WHAT THE TASK ASKS: Check each line of the entries below for the word "matinée", and copy out the ones that have it.

DATASET:
'''
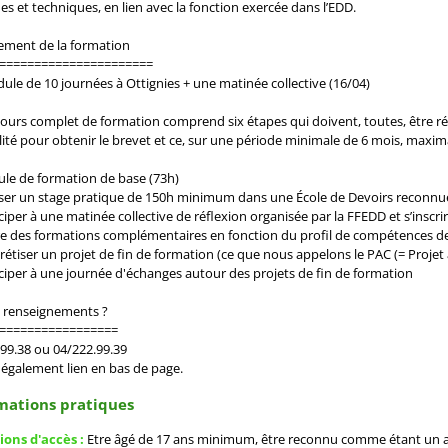
es et techniques, en lien avec la fonction exercée dans l’EDD.
ement de la formation
======================
le de 10 journées à Ottignies + une matinée collective (16/04)
ours complet de formation comprend six étapes qui doivent, toutes, être ré
lité pour obtenir le brevet et ce, sur une période minimale de 6 mois, maxima
ule de formation de base (73h)
liser un stage pratique de 150h minimum dans une École de Devoirs reconnu
iciper à une matinée collective de réflexion organisée par la FFEDD et s’inscri
re des formations complémentaires en fonction du profil de compétences de
rétiser un projet de fin de formation (ce que nous appelons le PAC (= Projet 
iciper à une journée d'échanges autour des projets de fin de formation
e renseignements ?
=================
99.38 ou 04/222.99.39
 également lien en bas de page.
mations pratiques
ions d'accès :
Etre âgé de 17 ans minimum, être reconnu comme étant un a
'''
THE ANSWER:
le de 10 journées à Ottignies + une matinée collective (16/04)
iciper à une matinée collective de réflexion organisée par la FFEDD et s’inscri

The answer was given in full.